# Work to be completed
Please find the line that holds "Auteur worden" below and reproduce it, along with every line after it through the end, exactly and without pictures.
-- Provided records follows --
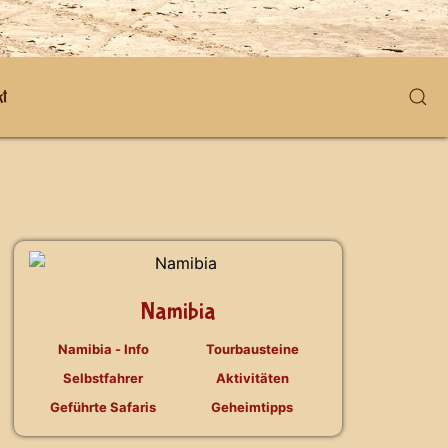
t
Namibia
Namibia - Info
Tourbausteine
Selbstfahrer
Aktivitäten
Geführte Safaris
Geheimtipps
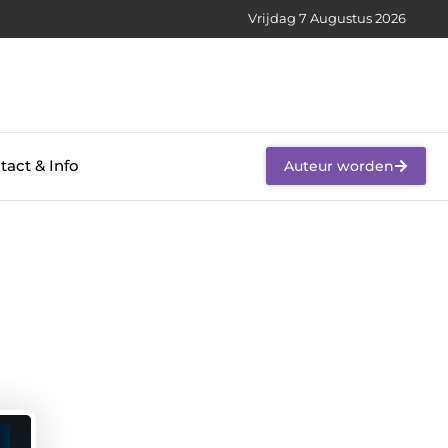
Vrijdag 7 Augustus 2026
tact & Info
Auteur worden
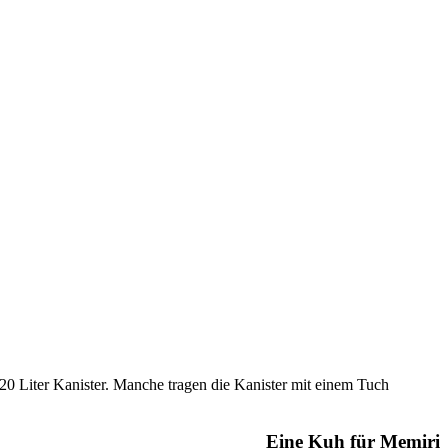
 20 Liter Kanister. Manche tragen die Kanister mit einem Tuch
Eine Kuh für Memiri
-- Provided records concluded --
# Your response
Auteur worden
 20 Liter Kanister. Manche tragen die Kanister mit einem Tuch
Eine Kuh für Memiri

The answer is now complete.